KEY POINTS:
New Zealand First leader Winston Peters hit out bitterly at a formal censure vote against him passed by Parliament last night.
His main targets were National and the Maori Party.
The censure was passed by 62 votes to 56, with one abstention from Jim Anderton.
It follows the privileges committee finding that Mr Peters knew about and should have declared a $100,000 donation from billionaire Owen Glenn in 2005 in the register of pecuniary interests in 2006.
Mr Peters said he asked for fairness and got a farce.
"There is no morality or ethics in this motion today," he said.
"The court that I will stand before is on Saturday 8th of November [the election], and I'll place my faith in the people of New Zealand to decide the outcome of this case."
Mr Peters attacked the Maori Party, which supported the censure motion on the advice of its MP on the privileges committee, Te Ururoa Flavell.
"Why would they tell Maoridom on the marae and over the airwaves they supported me when at the committee they did the reverse?" he said.
"They tried to ride the waves of sentiment then lined up with [National leader] John Key and [Act leader] Rodney Hide to sell me out and soon, before their people, they will find the consequences of that."
Labour and NZ First were the only parties to side with Mr Peters.
United Future, the Greens and the Maori Party all supported the findings of the privileges committee. So did the two independent MPs, Taito Phillip Field and Gordon Copeland.
Mr Peters scoffed at suggestions the Green Party had no axe to grind against him.
"Who consigned the Greens to a position outside of Government for the past three years? How naive can you be?"
He continues to insist he did not know about the donation.
The money was used to cover legal costs for Mr Peters' electoral petition against National candidate Bob Clarkson's win over him in Tauranga in 2005.
The most damning evidence against Mr Peters was an email from his lawyer to Mr Glenn, sent minutes after Mr Peters had been talking to Mr Glenn on the phone.

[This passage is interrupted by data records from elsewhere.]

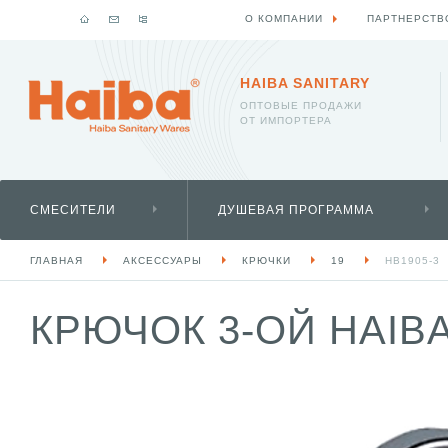
О КОМПАНИИ
ПАРТНЕРСТВ
HAIBA SANITARY
ОПТОВЫЕ ПРОДАЖИ
ОТ ИМПОРТЕРА
СМЕСИТЕЛИ
ДУШЕВАЯ ПРОГРАММА
ГЛАВНАЯ
АКСЕССУАРЫ
КРЮЧКИ
19
HB1905-3
КРЮЧОК 3-ОЙ HAIBA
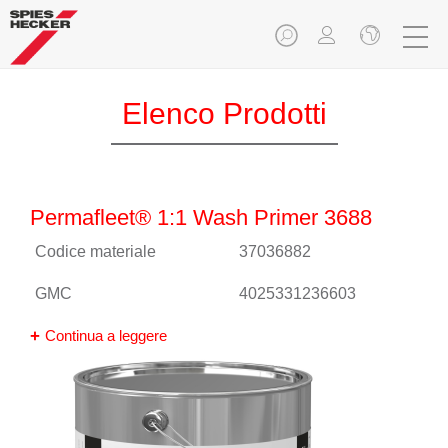
Elenco Prodotti
Permafleet® 1:1 Wash Primer 3688
Codice materiale
37036882
GMC
4025331236603
Continua a leggere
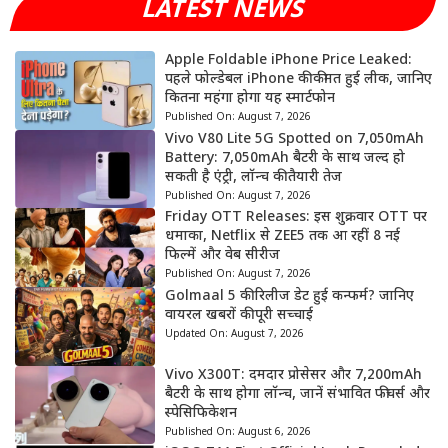
LATEST NEWS
Apple Foldable iPhone Price Leaked:
पहले फोल्डेबल iPhone की कीमत हुई लीक, जानिए
कितना महंगा होगा यह स्मार्टफोन
Published On:
August 7, 2026
Vivo V80 Lite 5G Spotted on 7,050mAh
Battery: 7,050mAh बैटरी के साथ जल्द हो
सकती है एंट्री, लॉन्च की तैयारी तेज
Published On:
August 7, 2026
Friday OTT Releases: इस शुक्रवार OTT पर
धमाका, Netflix से ZEE5 तक आ रहीं 8 नई
फिल्में और वेब सीरीज
Published On:
August 7, 2026
Golmaal 5 की रिलीज डेट हुई कन्फर्म? जानिए
वायरल खबरों की पूरी सच्चाई
Updated On:
August 7, 2026
Vivo X300T: दमदार प्रोसेसर और 7,200mAh
बैटरी के साथ होगा लॉन्च, जानें संभावित फीचर्स और
स्पेसिफिकेशन
Published On:
August 6, 2026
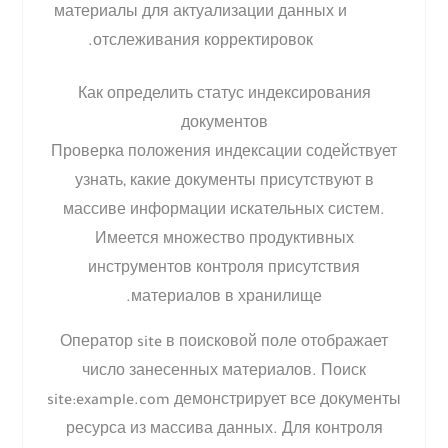
материалы для актуализации данных и
отслеживания корректировок.
Как определить статус индексирования
документов
Проверка положения индексации содействует
узнать, какие документы присутствуют в
массиве информации искательных систем.
Имеется множество продуктивных
инструментов контроля присутствия
материалов в хранилище.
Оператор site в поисковой поле отображает
число занесенных материалов. Поиск
site:example.com демонстрирует все документы
ресурса из массива данных. Для контроля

That email said "further to your conversation with my client ... " and providing bank details.
Deputy Prime Minister Michael Cullen yesterday said that there should have been no finding against Mr Peters because if he had sought legal advice on whether to declare the donation in 2006 his lawyer would have told him he did not need to.
Prime Minister Helen Clark did not take part in the debate, but continued to say the process had been politicised and there was still "conflicting evidence".
She said she had not looked closely at the evidence given by the Serious Fraud Office, which showed that statements given to the committee about the $40,000 costs in the electoral petition were untrue.
Helen Clark did not believe there were any parallels in the sacking of Labour minister David Benson-Pope from the Cabinet.
"That was a very clear-cut case of a lie provably being told to the media and to me and colleagues," she said.
"In this case you had a conflict of evidence not satisfactorily resolved one way or the other."
Act leader Rodney Hide said he was disappointed that the committee did not delve into that matter, and he believed the new Parliament should.
United Future leader Peter Dunne criticised the SFO intervention.
"It's a sad occasion when a select committee has to speak to one of its own in the way this one has, and I don't think the other matters, the intervention of the Serious Fraud Office and other events, were in the event very helpful," he said.
"I think they clouded the event in a way that was not particularly positive or beneficial to them or to the conduct of this inquiry."